Scan the records for the string "Status" and state how many lines contain it, using the number alone.

********

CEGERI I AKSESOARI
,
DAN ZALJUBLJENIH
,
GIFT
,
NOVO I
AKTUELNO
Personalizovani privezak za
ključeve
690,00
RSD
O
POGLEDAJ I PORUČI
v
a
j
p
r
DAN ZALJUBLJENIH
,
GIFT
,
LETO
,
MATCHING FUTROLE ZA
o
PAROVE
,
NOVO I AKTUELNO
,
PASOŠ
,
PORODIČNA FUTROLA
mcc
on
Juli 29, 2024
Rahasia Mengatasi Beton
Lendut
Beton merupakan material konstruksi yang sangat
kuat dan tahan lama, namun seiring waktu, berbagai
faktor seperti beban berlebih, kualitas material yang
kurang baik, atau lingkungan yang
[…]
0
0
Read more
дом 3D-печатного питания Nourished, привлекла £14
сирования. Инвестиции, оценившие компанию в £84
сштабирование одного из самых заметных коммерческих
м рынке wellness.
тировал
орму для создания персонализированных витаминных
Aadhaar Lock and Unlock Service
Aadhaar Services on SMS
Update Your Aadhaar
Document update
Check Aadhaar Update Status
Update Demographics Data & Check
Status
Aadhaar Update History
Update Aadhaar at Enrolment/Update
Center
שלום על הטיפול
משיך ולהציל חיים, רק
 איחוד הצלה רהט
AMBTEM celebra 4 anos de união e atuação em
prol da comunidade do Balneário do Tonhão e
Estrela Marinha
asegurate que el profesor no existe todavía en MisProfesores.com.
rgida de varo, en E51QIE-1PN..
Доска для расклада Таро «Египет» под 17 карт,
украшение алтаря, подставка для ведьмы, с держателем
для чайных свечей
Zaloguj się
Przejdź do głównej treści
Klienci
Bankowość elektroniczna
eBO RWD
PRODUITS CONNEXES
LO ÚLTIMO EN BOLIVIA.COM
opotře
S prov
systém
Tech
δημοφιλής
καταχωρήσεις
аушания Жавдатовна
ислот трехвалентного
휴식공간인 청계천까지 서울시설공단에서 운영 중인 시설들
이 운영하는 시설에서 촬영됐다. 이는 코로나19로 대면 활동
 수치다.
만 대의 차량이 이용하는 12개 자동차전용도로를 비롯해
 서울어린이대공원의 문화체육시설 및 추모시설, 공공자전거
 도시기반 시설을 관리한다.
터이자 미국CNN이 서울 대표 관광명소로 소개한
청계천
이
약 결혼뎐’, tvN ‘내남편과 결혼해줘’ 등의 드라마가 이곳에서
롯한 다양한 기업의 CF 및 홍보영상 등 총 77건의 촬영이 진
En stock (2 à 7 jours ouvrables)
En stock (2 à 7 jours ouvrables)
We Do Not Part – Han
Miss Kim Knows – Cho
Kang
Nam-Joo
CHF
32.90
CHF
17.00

********

• **Result below**: 2